A Study to evaluate novel KarX and KarT Prototypes versus the KarXT and KarX-EC reference following single doses, and to explore the effect of food after multiple doses of selected prototypes in healthy adult participants

ISRCTN ISRCTN26415952
DOI https://doi.org/10.1186/ISRCTN26415952
IRAS number 1011809
Secondary identifying numbers Study Code: CN0120043, Quotient Code: QSC303233
Submission date
25/06/2025
Registration date
26/06/2025
Last edited
26/06/2025
Recruitment status
Recruiting
Overall study status
Ongoing
Condition category
Mental and Behavioural Disorders
Prospectively registered
Protocol
Statistical analysis plan
Results
Individual participant data
Record updated in last year

Plain English summary of protocol

Background and study aims
The Sponsor is developing a new test medicine which is a new formulation of a previously tested medicine, KarXT. Currently it is marketed in the USA to treat schizophrenia in adults, but may cause further unwanted side effects in younger patients. The new form of the test medicine is a potential treatment for autism which is a neuropsychiatric condition (mental disorder affecting the nervous system including the brain) and developmental disorder (condition affecting brain development and growth) that affects how people interact with others, communicate, learn and behave.

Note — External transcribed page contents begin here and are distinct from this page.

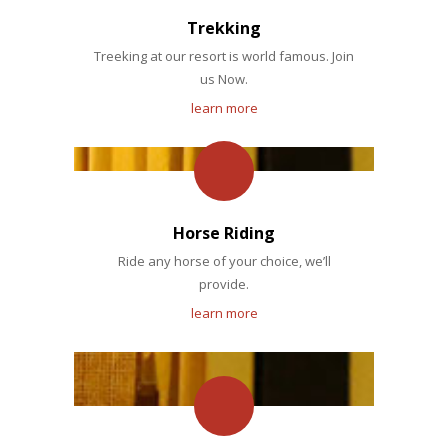
Trekking
Treeking at our resort is world famous. Join
us Now.
learn more
Horse Riding
Ride any horse of your choice, we’ll
provide.
learn more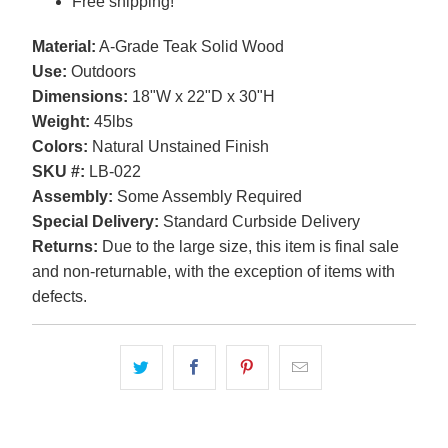
Free shipping!
Material:
A-Grade Teak Solid Wood
Use:
Outdoors
Dimensions:
18"W x 22"D x 30"H
Weight:
45lbs
Colors:
Natural Unstained Finish
SKU #:
LB-022
Assembly:
Some Assembly Required
Special Delivery:
Standard Curbside Delivery
Returns:
Due to the large size, this item is final sale
and non-returnable, with the exception of items with
defects.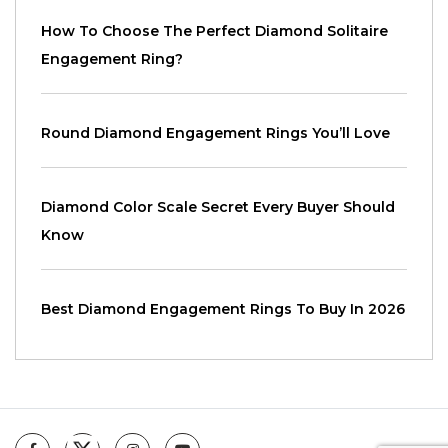
How To Choose The Perfect Diamond Solitaire
Engagement Ring?
Round Diamond Engagement Rings You’ll Love
Diamond Color Scale Secret Every Buyer Should
Know
Best Diamond Engagement Rings To Buy In 2026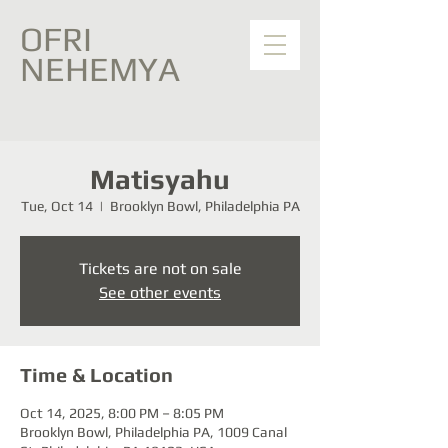
OFRI
NEHEMYA
Matisyahu
Tue, Oct 14
  |  
Brooklyn Bowl, Philadelphia PA
Tickets are not on sale
See other events
Time & Location
Oct 14, 2025, 8:00 PM – 8:05 PM
Brooklyn Bowl, Philadelphia PA, 1009 Canal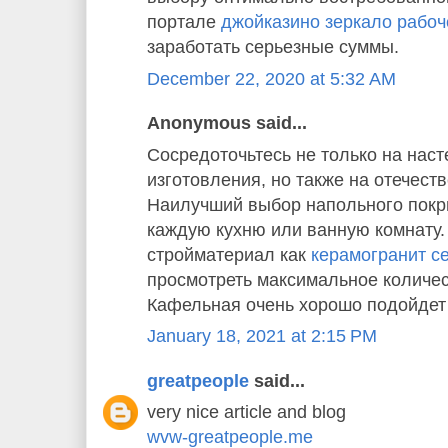
портале
джойказино зеркало рабоч
заработать серьезные суммы.
December 22, 2020 at 5:32 AM
Anonymous said...
Сосредоточьтесь не только на наст
изготовления, но также на отечест
Наилучший выбор напольного покр
каждую кухню или ванную комнату
стройматериал как
керамогранит cer
просмотреть максимальное количес
Кафельная очень хорошо подойдет 
January 18, 2021 at 2:15 PM
greatpeople
said...
very nice article and blog
wvw-greatpeople.me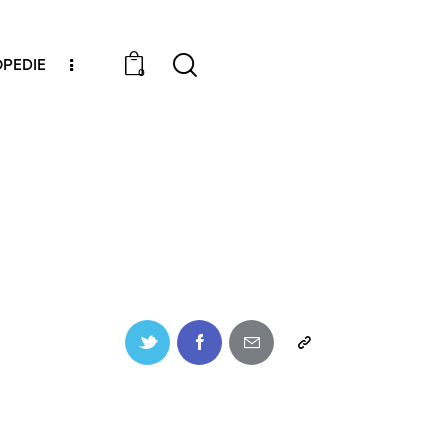
PEDIE
0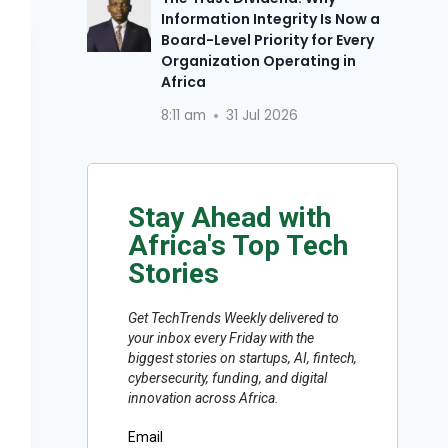
Information Integrity Is Now a
Board-Level Priority for Every
Organization Operating in
Africa
8:11 am
31 Jul 2026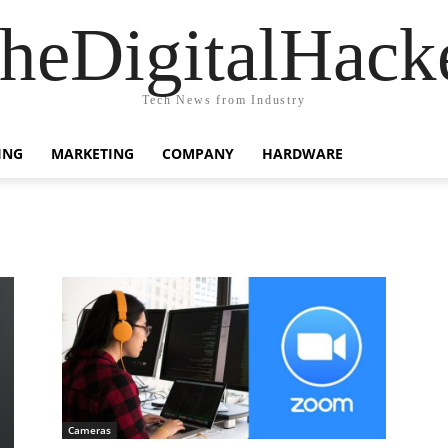
heDigitalHack
Tech News from Industry
ING
MARKETING
COMPANY
HARDWARE
Cameras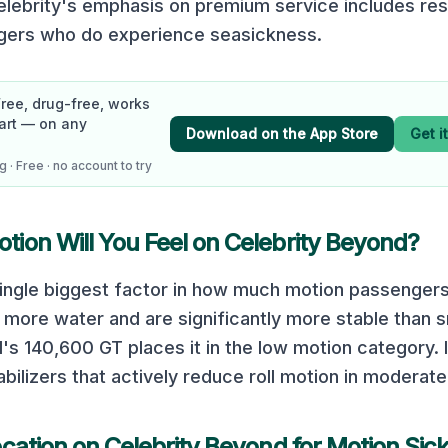
Celebrity's emphasis on premium service includes re
ngers who do experience seasickness.
Free, drug-free, works
art — on any
Download on the App Store
Get i
 · Free · no account to try
ion Will You Feel on
Celebrity Beyond
?
 single biggest factor in how much motion passengers
 more water and are significantly more stable than s
d
's
140,600
GT places it in the
low
motion category.
abilizers that actively reduce roll motion in moderate
ocation on
Celebrity Beyond
for Motion Sic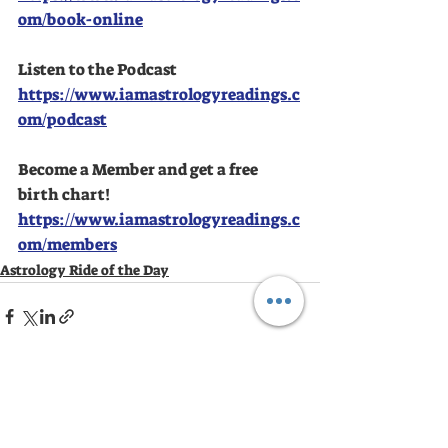
om/book-online
Listen to the Podcast
https://www.iamastrologyreadings.c
om/podcast
Become a Member and get a free 
birth chart!
https://www.iamastrologyreadings.c
om/members
Astrology Ride of the Day
Recent Posts
See All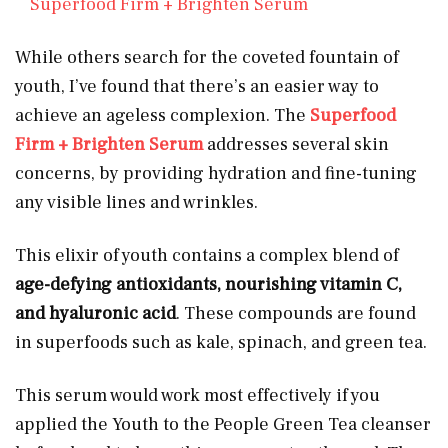
Superfood Firm + Brighten Serum
While others search for the coveted fountain of
youth, I’ve found that there’s an easier way to
achieve an ageless complexion. The
Superfood
Firm + Brighten Serum
addresses several skin
concerns, by providing hydration and fine-tuning
any visible lines and wrinkles.
This elixir of youth contains a complex blend of
age-defying antioxidants, nourishing vitamin C,
and hyaluronic acid
. These compounds are found
in superfoods such as kale, spinach, and green tea.
This serum would work most effectively if you
applied the Youth to the People Green Tea cleanser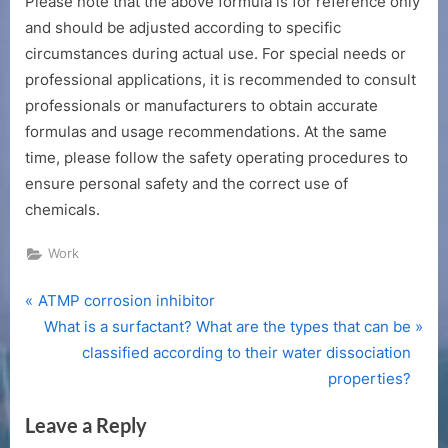
Please note that the above formula is for reference only
and should be adjusted according to specific
circumstances during actual use. For special needs or
professional applications, it is recommended to consult
professionals or manufacturers to obtain accurate
formulas and usage recommendations. At the same
time, please follow the safety operating procedures to
ensure personal safety and the correct use of
chemicals.
Work
P
Post
ATMP corrosion inhibitor
r
N
What is a surfactant? What are the types that can be
navigation
e
e
classified according to their water dissociation
v
x
properties?
i
t
Leave a Reply
o
P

This 2-part study will compare side effects and blood levels in healthy volunteers after giving different forms of the test medicine compared to a reference test medicine. It may also explore the effect of food on the test medicine.

Who can participate?
Healthy men and women aged 18-55 years.

What does the study involve?
In Parts 1 and 2 volunteers will receive single doses of new forms of the test medicine on up to 2 and 3 occasions respectively, and a reference form of the test medicine on 1 occasion, as capsules by mouth. After this an additional Study Visit may be required in which volunteers will receive either doses of 1 form of the test medicine that they previously received or a new form twice a day for 21 days. Doses may be given with soft food for the last 9 days. They’ll stay in the clinic for up to 25 nights on up to 2 (Part 1) and 3 (Part 2) occasions, and take up to 12 (Part 1) and 13 (Part 2) weeks to finish the study.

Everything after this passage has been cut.